WORK INSTRUCTIONS => Output, word for word, the span of lines that starts at the one containing "hasard et qui repartiront sans rien acheter." and ends at the last line of the records.

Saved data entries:
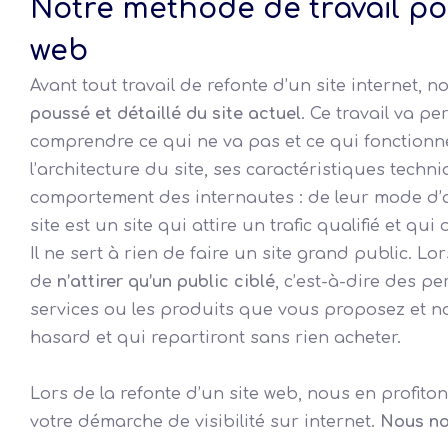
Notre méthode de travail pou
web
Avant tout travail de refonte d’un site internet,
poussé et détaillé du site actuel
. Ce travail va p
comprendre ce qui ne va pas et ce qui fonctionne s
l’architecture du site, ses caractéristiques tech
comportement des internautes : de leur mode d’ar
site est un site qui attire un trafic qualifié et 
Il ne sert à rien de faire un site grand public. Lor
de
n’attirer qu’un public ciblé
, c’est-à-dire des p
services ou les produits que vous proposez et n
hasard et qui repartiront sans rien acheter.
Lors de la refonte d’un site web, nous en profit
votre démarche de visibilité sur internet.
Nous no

THE ANSWER =>
hasard et qui repartiront sans rien acheter.
Lors de la refonte d’un site web, nous en profit
votre démarche de visibilité sur internet.
Nous no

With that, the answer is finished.